Self-defence clearly means learning how to physically protect ourselves and deal with dangerous situations, but it also means creating resources and safe spaces, empowering trans* lives, making transphobes unwelcome everywhere, and educating people within our socialist and labour organisations. (Exemplified by the UCU recently taking a bold pro-trans position, even as their stance on solidarity with Ukraine is sadly contradictory.)
Self-defence, therefore, includes actions taken by nonbinary protester Riz Possnett when they glued themselves to the floor of an Oxford Union talk by transphobe Kathleen Stock, a pseudo-moderate signee of the trans-eliminationist Declaration on Women’s Sex-Based Rights document. Possnett’s courageous decision has been reported on by Tara Cobham for the Independent, and you can also read their Twitter thread explaining their position.
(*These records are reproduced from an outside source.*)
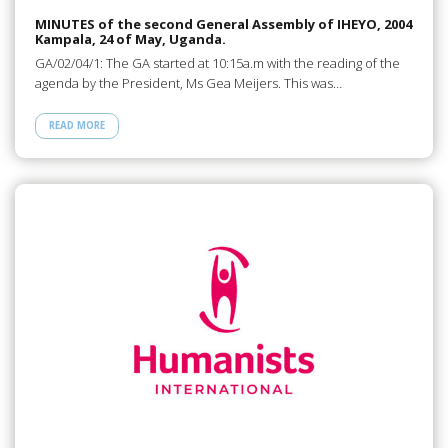
MINUTES of the second General Assembly of IHEYO, 2004
Kampala, 24 of May, Uganda.
GA/02/04/1: The GA started at 10:15a.m with the reading of the
agenda by the President, Ms Gea Meijers. This was…
READ MORE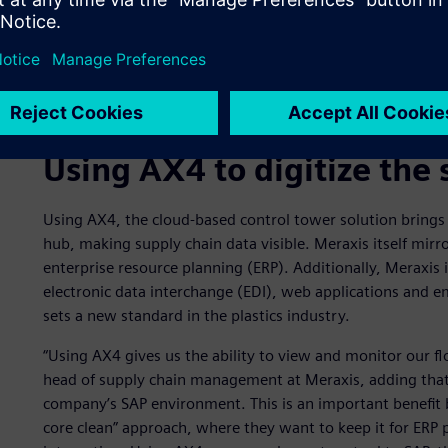
Using AX4 to digitize the 
Using AX4, the cloud-based control tower solution brings 
hub, making supply chain data visible. Meraxis itself mirro
enterprise resource planning (ERP). Additionally, Meraxis i
electronic data interchange (EDI), web applications and ema
sets a new standard in the plastics industry.
“Using AX4 gives us the ability to view and monitor our fl
head of supply chain management at Meraxis, adding that 
company’s SAP environment. This is an important benefit
core clean” approach, where they want to keep it for ERP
In what hopefully amounts to an about-turn for the frequently anti-trans paper, the Guardian, several recent stories by them show what happens when we fail to defend ourselves. Nonbinary artist DeLovie Kwagala writes on their exile from Uganda; Constanze Letsch accounts for the struggle queer people and cis women will face under five more years of the Erdoğan regime in Turkey; and Margaret Sullivan looks at what is happening to queer people in the United States as Republicans target them ahead of upcoming presidential elections.
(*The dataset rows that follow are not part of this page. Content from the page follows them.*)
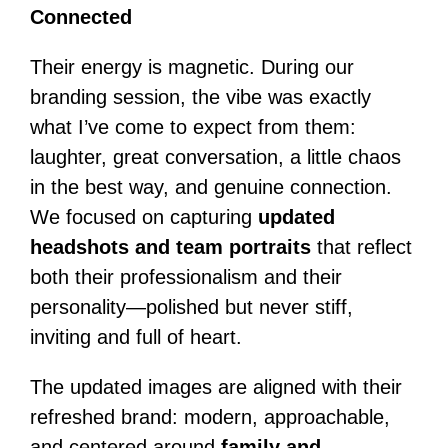
Connected
Their energy is magnetic. During our
branding session, the vibe was exactly
what I’ve come to expect from them:
laughter, great conversation, a little chaos
in the best way, and genuine connection.
We focused on capturing
updated
headshots and team portraits
that reflect
both their professionalism and their
personality—polished but never stiff,
inviting and full of heart.
The updated images are aligned with their
refreshed brand: modern, approachable,
and centered around
family and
Self-defence is not only justified; it is required if trans and queer people (if any marginalised group) are to have a future.
Pride
As we enter pride month, we face a more intense backlash than normal. A perversity of visibility for any marginalised group is that while we must be seen to reclaim our humanity, this will always be met by bigots pushing back against us. Moreover, Pride has become a way for corporations to use queer people to pinkwash their brands while having far from perfect records on either queer liberation or showing any kind of ethical scruples.
Nonetheless, this month and the Pride days in July are opportunities for us to celebrate and protest, which are as crucial to the struggle as self-defence. Reporting for Metro, Emily Bashforth showcases a wonderful instance of visibility with a story about the trans man Logan Brown. Bashforth writes of how the “27-year-old writer did [a] shoot while in his last trimester of pregnancy, later giving birth to a baby girl and making him and Bailey, 24, parents.” Brown’s picture will appear on the cover of Glamour, helping to normalise trans men’s pregnancies.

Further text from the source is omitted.